Segment Start: Provided records

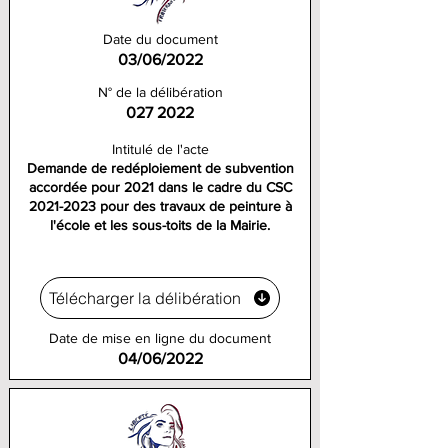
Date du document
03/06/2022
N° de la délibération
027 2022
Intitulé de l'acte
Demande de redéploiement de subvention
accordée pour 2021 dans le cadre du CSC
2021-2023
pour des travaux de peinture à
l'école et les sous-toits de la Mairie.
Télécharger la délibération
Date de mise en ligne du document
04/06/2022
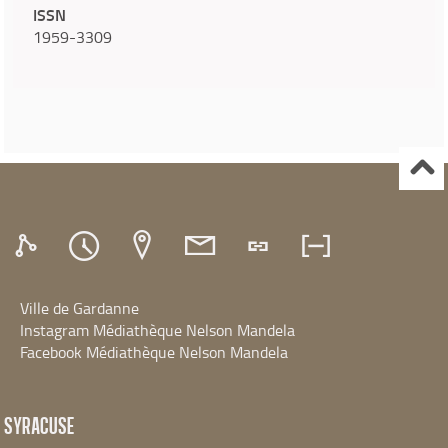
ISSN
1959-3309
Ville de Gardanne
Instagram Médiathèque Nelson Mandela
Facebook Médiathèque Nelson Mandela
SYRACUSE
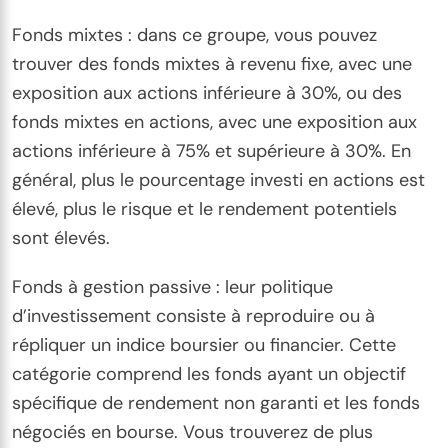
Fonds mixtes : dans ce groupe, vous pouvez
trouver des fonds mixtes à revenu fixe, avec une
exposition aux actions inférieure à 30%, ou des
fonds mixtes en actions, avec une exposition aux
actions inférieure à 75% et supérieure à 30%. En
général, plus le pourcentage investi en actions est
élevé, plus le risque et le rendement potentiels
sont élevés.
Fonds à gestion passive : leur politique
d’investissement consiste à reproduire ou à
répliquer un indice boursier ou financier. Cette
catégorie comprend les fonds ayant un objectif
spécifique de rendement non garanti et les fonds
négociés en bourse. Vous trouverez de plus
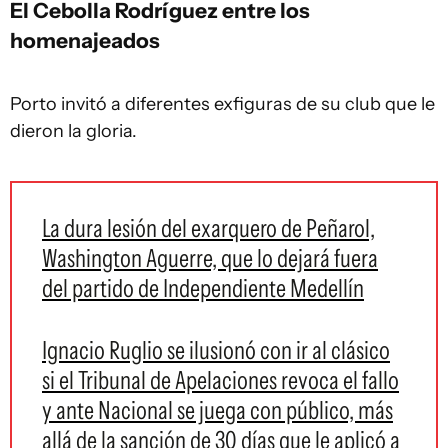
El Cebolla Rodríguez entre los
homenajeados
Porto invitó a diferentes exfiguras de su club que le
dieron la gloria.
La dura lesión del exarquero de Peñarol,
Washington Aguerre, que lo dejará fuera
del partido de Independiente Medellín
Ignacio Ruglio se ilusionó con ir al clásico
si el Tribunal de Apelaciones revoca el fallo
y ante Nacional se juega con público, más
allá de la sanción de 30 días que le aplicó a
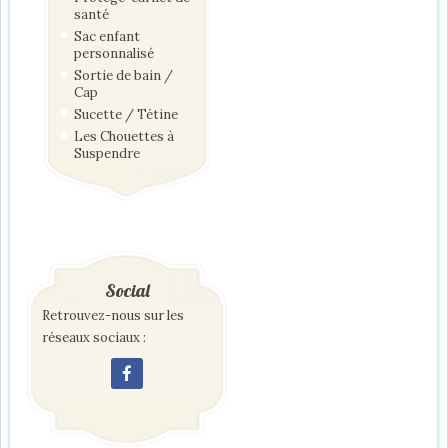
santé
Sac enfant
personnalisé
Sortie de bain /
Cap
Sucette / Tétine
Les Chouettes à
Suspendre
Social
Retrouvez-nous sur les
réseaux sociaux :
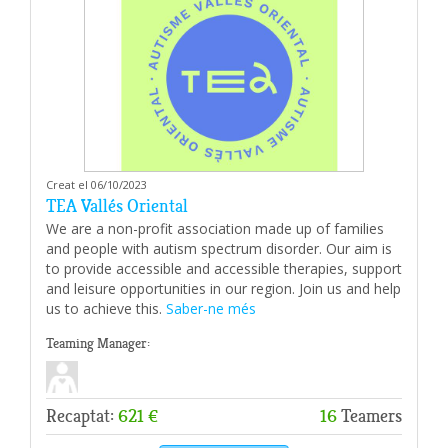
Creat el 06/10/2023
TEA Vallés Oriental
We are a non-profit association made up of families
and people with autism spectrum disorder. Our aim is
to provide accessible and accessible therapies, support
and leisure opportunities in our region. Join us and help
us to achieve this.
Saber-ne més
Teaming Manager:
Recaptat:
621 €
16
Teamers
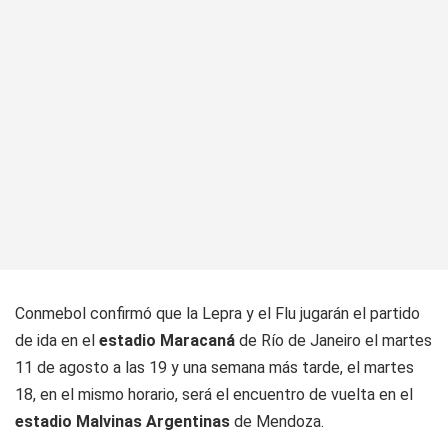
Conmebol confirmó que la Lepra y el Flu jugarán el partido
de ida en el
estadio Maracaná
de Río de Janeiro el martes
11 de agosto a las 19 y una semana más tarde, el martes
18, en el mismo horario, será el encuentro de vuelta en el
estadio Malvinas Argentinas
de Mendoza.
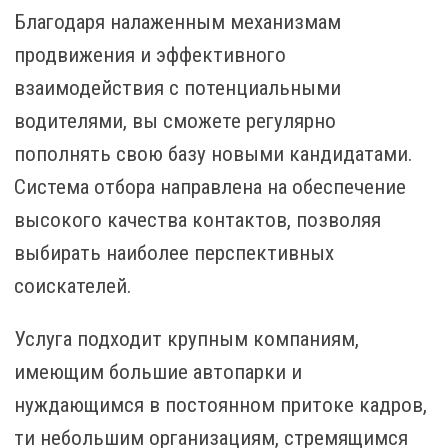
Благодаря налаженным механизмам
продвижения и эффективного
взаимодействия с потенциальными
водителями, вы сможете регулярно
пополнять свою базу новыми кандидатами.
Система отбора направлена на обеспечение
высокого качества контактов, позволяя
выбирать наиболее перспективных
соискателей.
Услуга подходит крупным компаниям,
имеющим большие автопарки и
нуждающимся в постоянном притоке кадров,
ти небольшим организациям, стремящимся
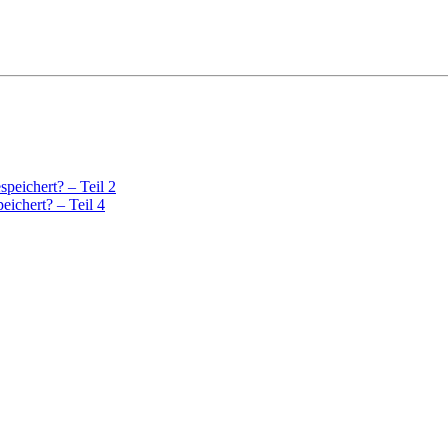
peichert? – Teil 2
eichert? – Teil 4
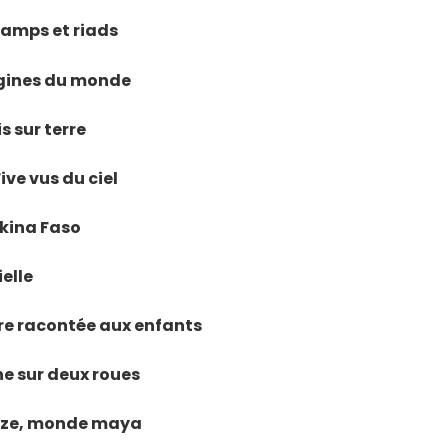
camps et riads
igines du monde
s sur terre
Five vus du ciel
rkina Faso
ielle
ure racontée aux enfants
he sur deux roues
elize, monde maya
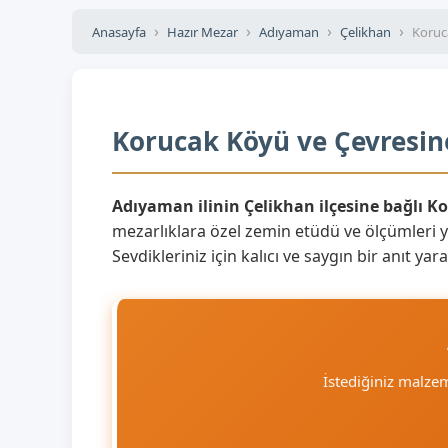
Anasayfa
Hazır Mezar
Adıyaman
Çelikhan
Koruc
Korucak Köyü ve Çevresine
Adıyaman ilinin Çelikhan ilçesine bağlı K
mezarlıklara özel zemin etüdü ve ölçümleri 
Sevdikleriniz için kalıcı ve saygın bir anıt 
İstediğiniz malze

Segment End: Provided records

» Exercise instructions
What is needed is the exact run of lines from the start of the data through the line with "TEA Vallés Oriental", both ends included, minus the pictures.

» Written answer
Date du document
03/06/2022
N° de la délibération
027 2022
Intitulé de l'acte
Demande de redéploiement de subvention
accordée pour 2021 dans le cadre du CSC
2021-2023
pour des travaux de peinture à
l'école et les sous-toits de la Mairie.
Télécharger la délibération
Date de mise en ligne du document
04/06/2022
ISSN
1959-3309
Ville de Gardanne
Instagram Médiathèque Nelson Mandela
Facebook Médiathèque Nelson Mandela
SYRACUSE
Fonds mixtes : dans ce groupe, vous pouvez
trouver des fonds mixtes à revenu fixe, avec une
exposition aux actions inférieure à 30%, ou des
fonds mixtes en actions, avec une exposition aux
actions inférieure à 75% et supérieure à 30%. En
général, plus le pourcentage investi en actions est
élevé, plus le risque et le rendement potentiels
sont élevés.
Fonds à gestion passive : leur politique
d’investissement consiste à reproduire ou à
répliquer un indice boursier ou financier. Cette
catégorie comprend les fonds ayant un objectif
spécifique de rendement non garanti et les fonds
négociés en bourse. Vous trouverez de plus
El Cebolla Rodríguez entre los
homenajeados
Porto invitó a diferentes exfiguras de su club que le
dieron la gloria.
La dura lesión del exarquero de Peñarol,
Washington Aguerre, que lo dejará fuera
del partido de Independiente Medellín
Ignacio Ruglio se ilusionó con ir al clásico
si el Tribunal de Apelaciones revoca el fallo
y ante Nacional se juega con público, más
allá de la sanción de 30 días que le aplicó a
santé
Sac enfant
personnalisé
Sortie de bain /
Cap
Sucette / Tétine
Les Chouettes à
Suspendre
Social
Retrouvez-nous sur les
réseaux sociaux :
Creat el 06/10/2023
TEA Vallés Oriental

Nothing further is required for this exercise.